Return every entry below word for word and leave out any picture.

Page images and extracted text:
------------------------------

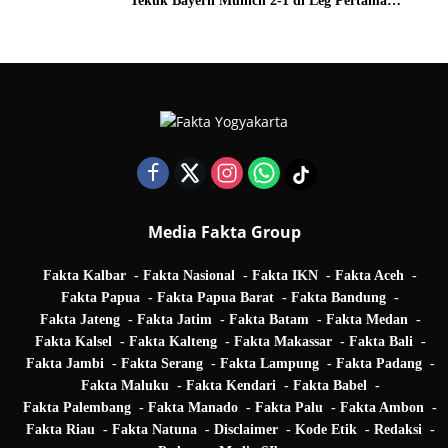
Tekuk Bayern Munich 2-1 di Leg Pertama
Quarter Final UEFA Champions League
Media Fakta Group
Fakta Kalbar
Fakta Nasional
Fakta IKN
Fakta Aceh
Fakta Papua
Fakta Papua Barat
Fakta Bandung
Fakta Jateng
Fakta Jatim
Fakta Batam
Fakta Medan
Fakta Kalsel
Fakta Kalteng
Fakta Makassar
Fakta Bali
Fakta Jambi
Fakta Serang
Fakta Lampung
Fakta Padang
Fakta Maluku
Fakta Kendari
Fakta Babel
Fakta Palembang
Fakta Manado
Fakta Palu
Fakta Ambon
Fakta Riau
Fakta Natuna
Disclaimer
Kode Etik
Redaksi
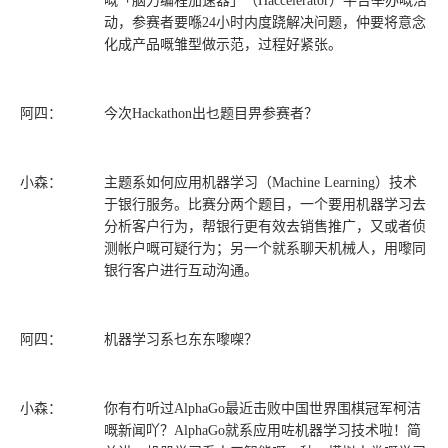
嘅「脑力编程加速器」（Haccelerator）平台举办嘅活
动，参赛者要喺24小时内度跷解决问题，仲要将意念
化成产品嘅雏型做示范，过程好紧张。
阿四：
今次Hackathon出乜题目畀参赛者？
小森：
主题系如何应用机器学习（Machine Learning）技术
于银行服务。比赛分两个题目，一个要用机器学习去
分析客户行为，帮银行更有效去销售推广，又或者侦
测帐户嘅可疑行为；另一个就系聊天机械人，用嚟同
银行客户进行互动沟通。
阿四：
机器学习系乜东东嚟㗎？
小森：
你有冇听过AlphaGo最近击败中国世界围棋冠军柯洁
嘅新闻吖？AlphaGo就系应用咗机器学习技术啦！简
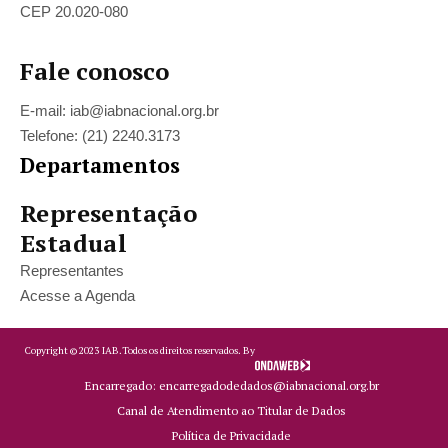
CEP 20.020-080
Fale conosco
E-mail: iab@iabnacional.org.br
Telefone: (21) 2240.3173
Departamentos
Representação
Estadual
Representantes
Acesse a Agenda
Copyright ©
2023
IAB.
Todos os direitos reservados. By
Encarregado: encarregadodedados@iabnacional.org.br
Canal de Atendimento ao Titular de Dados
Política de Privacidade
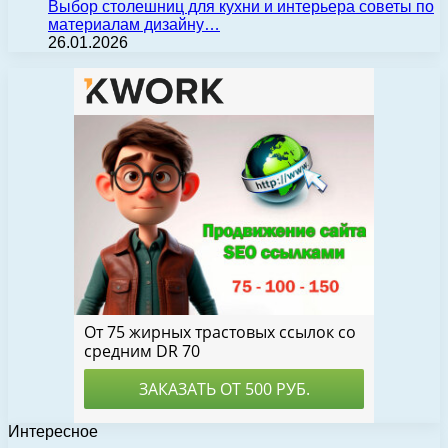
Выбор столешниц для кухни и интерьера советы по
материалам дизайну…
26.01.2026
Интересное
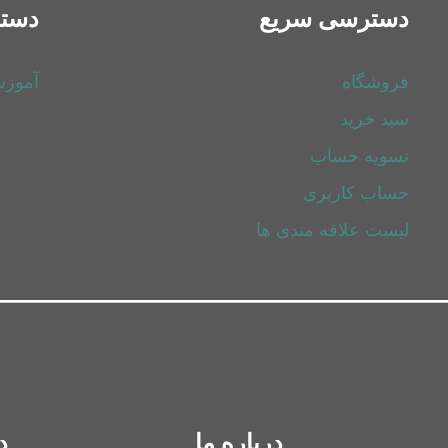
دسترسی سریع
دسته
فروشگاه
آموز
سبد خرید
تسویه حساب
حساب کاربری
لیست علاقه مندی ها
درباره ما
د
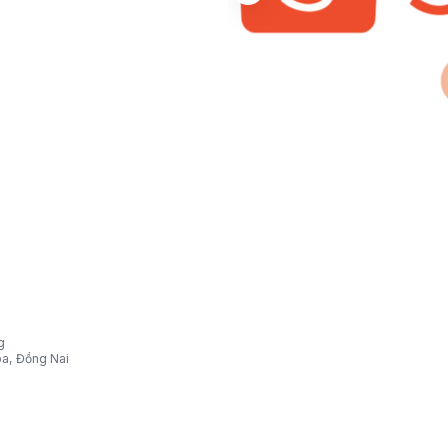
g
òa, Đồng Nai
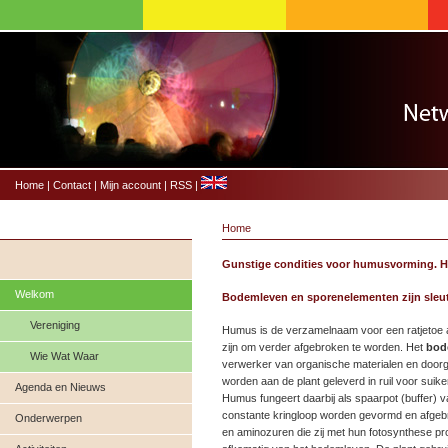
Home
|
Contact
|
Mijn account
|
RSS
|
Home
Gunstige condities voor humusvorming. H
Welkom
Bodemleven en sporenelementen zijn sleu
Vereniging
Humus is de verzamelnaam voor een ratjetoe a
zijn om verder afgebroken te worden. Het
bod
Wie Wat Waar
verwerker van organische materialen en door
worden aan de plant geleverd in ruil voor s
Agenda en Nieuws
Humus fungeert daarbij als spaarpot (buffer) 
constante kringloop worden gevormd en afgebr
Onderwerpen
en aminozuren die zij met hun fotosynthese pro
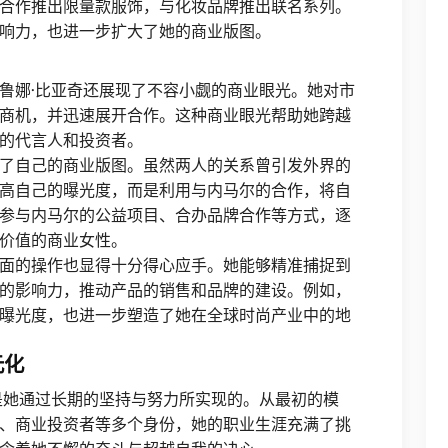
合作推出限量款服饰，与化妆品牌推出联名系列。
响力，也进一步扩大了她的商业版图。
鲁娜·比亚奇还展现了不容小觑的商业眼光。她对市
商机，并迅速展开合作。这种商业眼光帮助她跨越
的代言人和投资者。
了自己的商业版图。虽然两人的关系曾引发外界的
高自己的曝光度，而是利用与内马尔的合作，将自
参与内马尔的公益项目、合办品牌合作等方式，逐
价值的商业女性。
面的操作也显得十分得心应手。她能够精准捕捉到
的影响力，推动产品的销售和品牌的建设。例如，
曝光度，也进一步塑造了她在全球时尚产业中的地
元化
是她通过长期的坚持与努力所实现的。从最初的模
、商业投资者等多个身份，她的职业生涯充满了挑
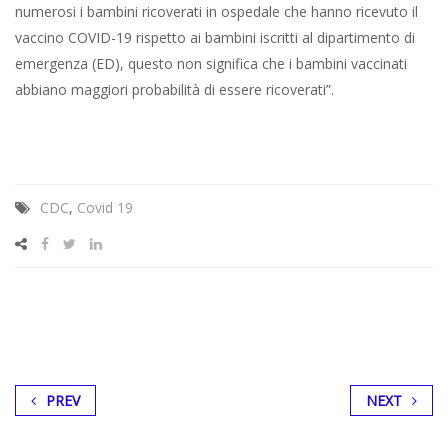
numerosi i bambini ricoverati in ospedale che hanno ricevuto il
vaccino COVID-19 rispetto ai bambini iscritti al dipartimento di
emergenza (ED), questo non significa che i bambini vaccinati
abbiano maggiori probabilità di essere ricoverati”.
CDC
,
Covid 19
PREV
NEXT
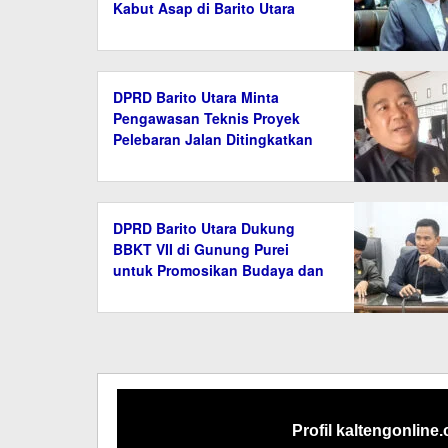
Kabut Asap di Barito Utara
DPRD Barito Utara Minta
Pengawasan Teknis Proyek
Pelebaran Jalan Ditingkatkan
DPRD Barito Utara Dukung
BBKT VII di Gunung Purei
untuk Promosikan Budaya dan
Tradisi
Profil kaltengonline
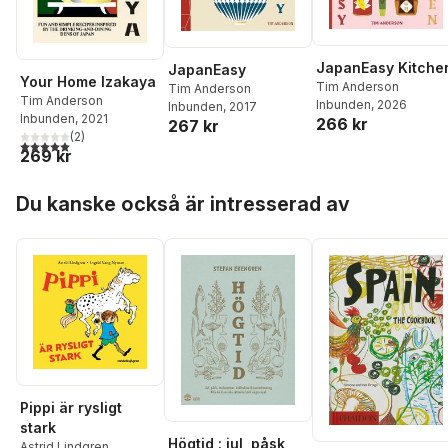
JapanEasy Kitche
JapanEasy
Your Home Izakaya
Tim Anderson
Tim Anderson
Tim Anderson
Inbunden
, 2026
Inbunden
, 2017
Inbunden
, 2021
266 kr
267 kr
(
2
)
5,0
utav 5 stjärnor. Totalt antal röster:
269 kr
Hoppa över listan
Du kanske också är intresserad av
Pippi är rysligt
stark
Högtid : jul, påsk,
Astrid Lindgren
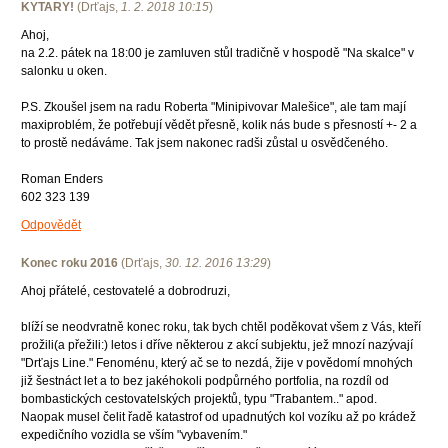
KYTARY!
(
Drťajs
,
1. 2. 2018
10:15
)
Ahoj,
na 2.2. pátek na 18:00 je zamluven stůl tradičně v hospodě "Na skalce" v
salonku u oken.
P.S. Zkoušel jsem na radu Roberta "Minipivovar Malešice", ale tam mají
maxiproblém, že potřebují vědět přesně, kolik nás bude s přesností +- 2 a
to prostě nedáváme. Tak jsem nakonec radši zůstal u osvědčeného.
Roman Enders
602 323 139
Odpovědět
Konec roku 2016
(
Drťajs
,
30. 12. 2016
13:29
)
Ahoj přátelé, cestovatelé a dobrodruzi,
blíží se neodvratně konec roku, tak bych chtěl poděkovat všem z Vás, kteří
prožili(a přežili:) letos i dříve některou z akcí subjektu, jež mnozí nazývají
"Drťajs Line." Fenoménu, který ač se to nezdá, žije v povědomí mnohých
již šestnáct let a to bez jakéhokoli podpůrného portfolia, na rozdíl od
bombastických cestovatelských projektů, typu "Trabantem.." apod.
Naopak musel čelit řadě katastrof od upadnutých kol vozíku až po krádež
expedičního vozidla se vším "vybavením."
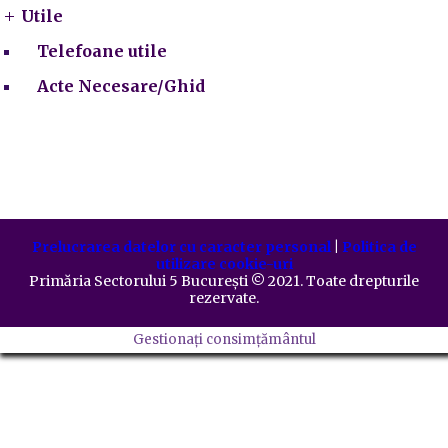
Utile
Telefoane utile
Acte Necesare/Ghid
Prelucrarea datelor cu caracter personal
|
Politica de
utilizare cookie-uri
Primăria Sectorului 5 București
©️
2021. Toate drepturile
rezervate.
Gestionați consimțământul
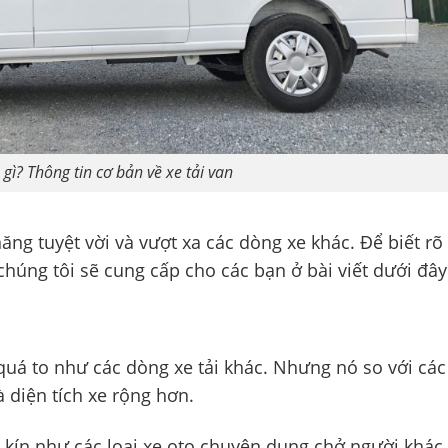
à gì? Thông tin cơ bản về xe tải van
ng tuyệt vời và vượt xa các dòng xe khác. Để biết rõ
chúng tôi sẽ cung cấp cho các bạn ở bài viết dưới đây
uá to như các dòng xe tải khác. Nhưng nó so với cá
 diện tích xe rộng hơn.
i kín như các loại xe oto chuyên dụng chở người khác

------------------------------

- _Exercise solution_
Tekuk Bayern Munich 2-1 di Leg Pertama
Quarter Final UEFA Champions League
Media Fakta Group
Fakta Kalbar
Fakta Nasional
Fakta IKN
Fakta Aceh
Fakta Papua
Fakta Papua Barat
Fakta Bandung
Fakta Jateng
Fakta Jatim
Fakta Batam
Fakta Medan
Fakta Kalsel
Fakta Kalteng
Fakta Makassar
Fakta Bali
Fakta Jambi
Fakta Serang
Fakta Lampung
Fakta Padang
Fakta Maluku
Fakta Kendari
Fakta Babel
Fakta Palembang
Fakta Manado
Fakta Palu
Fakta Ambon
Fakta Riau
Fakta Natuna
Disclaimer
Kode Etik
Redaksi
嘅「脑力编程加速器」（Haccelerator）平台举办嘅活
动，参赛者要喺24小时内度跷解决问题，仲要将意念
化成产品嘅雏型做示范，过程好紧张。
阿四：
今次Hackathon出乜题目畀参赛者？
小森：
主题系如何应用机器学习（Machine Learning）技术
于银行服务。比赛分两个题目，一个要用机器学习去
分析客户行为，帮银行更有效去销售推广，又或者侦
测帐户嘅可疑行为；另一个就系聊天机械人，用嚟同
银行客户进行互动沟通。
阿四：
机器学习系乜东东嚟㗎？
小森：
你有冇听过AlphaGo最近击败中国世界围棋冠军柯洁
嘅新闻吖？AlphaGo就系应用咗机器学习技术啦！简
CEP 20.020-080
Fale conosco
E-mail: iab@iabnacional.org.br
Telefone: (21) 2240.3173
Departamentos
Representação
Estadual
Representantes
Acesse a Agenda
Copyright ©
2023
IAB.
Todos os direitos reservados. By
Encarregado: encarregadodedados@iabnacional.org.br
Canal de Atendimento ao Titular de Dados
Política de Privacidade
Выбор столешниц для кухни и интерьера советы по
материалам дизайну…
26.01.2026
Интересное
دسترسی سریع
دسته
فروشگاه
آموز
سبد خرید
تسویه حساب
حساب کاربری
لیست علاقه مندی ها
درباره ما
د
g
òa, Đồng Nai
Home
|
Contact
|
Mijn account
|
RSS
|
Home
Gunstige condities voor humusvorming. H
Welkom
Bodemleven en sporenelementen zijn sleu
Vereniging
Humus is de verzamelnaam voor een ratjetoe a
zijn om verder afgebroken te worden. Het
bod
Wie Wat Waar
verwerker van organische materialen en door
worden aan de plant geleverd in ruil voor s
Agenda en Nieuws
Humus fungeert daarbij als spaarpot (buffer) 
constante kringloop worden gevormd en afgebr
Onderwerpen
en aminozuren die zij met hun fotosynthese pro
合作推出限量款服饰，与化妆品牌推出联名系列。
响力，也进一步扩大了她的商业版图。
鲁娜·比亚奇还展现了不容小觑的商业眼光。她对市
商机，并迅速展开合作。这种商业眼光帮助她跨越
的代言人和投资者。
了自己的商业版图。虽然两人的关系曾引发外界的
高自己的曝光度，而是利用与内马尔的合作，将自
参与内马尔的公益项目、合办品牌合作等方式，逐
价值的商业女性。
面的操作也显得十分得心应手。她能够精准捕捉到
的影响力，推动产品的销售和品牌的建设。例如，
曝光度，也进一步塑造了她在全球时尚产业中的地
元化
是她通过长期的坚持与努力所实现的。从最初的模
、商业投资者等多个身份，她的职业生涯充满了挑
numerosi i bambini ricoverati in ospedale che hanno ricevuto il
vaccino COVID-19 rispetto ai bambini iscritti al dipartimento di
emergenza (ED), questo non significa che i bambini vaccinati
abbiano maggiori probabilità di essere ricoverati”.
CDC
,
Covid 19
PREV
NEXT
Kabut Asap di Barito Utara
DPRD Barito Utara Minta
Pengawasan Teknis Proyek
Pelebaran Jalan Ditingkatkan
DPRD Barito Utara Dukung
BBKT VII di Gunung Purei
untuk Promosikan Budaya dan
Tradisi
Profil kaltengonline
JapanEasy Kitche
JapanEasy
Your Home Izakaya
Tim Anderson
Tim Anderson
Tim Anderson
Inbunden
, 2026
Inbunden
, 2017
Inbunden
, 2021
266 kr
267 kr
(
2
)
5,0
utav 5 stjärnor. Totalt antal röster:
269 kr
Hoppa över listan
Du kanske också är intresserad av
Pippi är rysligt
stark
Högtid : jul, påsk,
Astrid Lindgren
KYTARY!
(
Drťajs
,
1. 2. 2018
10:15
)
Ahoj,
na 2.2. pátek na 18:00 je zamluven stůl tradičně v hospodě "Na skalce" v
salonku u oken.
P.S. Zkoušel jsem na radu Roberta "Minipivovar Malešice", ale tam mají
maxiproblém, že potřebují vědět přesně, kolik nás bude s přesností +- 2 a
to prostě nedáváme. Tak jsem nakonec radši zůstal u osvědčeného.
Roman Enders
602 323 139
Odpovědět
Konec roku 2016
(
Drťajs
,
30. 12. 2016
13:29
)
Ahoj přátelé, cestovatelé a dobrodruzi,
blíží se neodvratně konec roku, tak bych chtěl poděkovat všem z Vás, kteří
prožili(a přežili:) letos i dříve některou z akcí subjektu, jež mnozí nazývají
"Drťajs Line." Fenoménu, který ač se to nezdá, žije v povědomí mnohých
již šestnáct let a to bez jakéhokoli podpůrného portfolia, na rozdíl od
bombastických cestovatelských projektů, typu "Trabantem.." apod.
Naopak musel čelit řadě katastrof od upadnutých kol vozíku až po krádež
expedičního vozidla se vším "vybavením."
Utile
Telefoane utile
Acte Necesare/Ghid
Prelucrarea datelor cu caracter personal
|
Politica de
utilizare cookie-uri
Primăria Sectorului 5 București
©️
2021. Toate drepturile
rezervate.
Gestionați consimțământul
à gì? Thông tin cơ bản về xe tải van
ng tuyệt vời và vượt xa các dòng xe khác. Để biết rõ
chúng tôi sẽ cung cấp cho các bạn ở bài viết dưới đây
uá to như các dòng xe tải khác. Nhưng nó so với cá
 diện tích xe rộng hơn.
i kín như các loại xe oto chuyên dụng chở người khác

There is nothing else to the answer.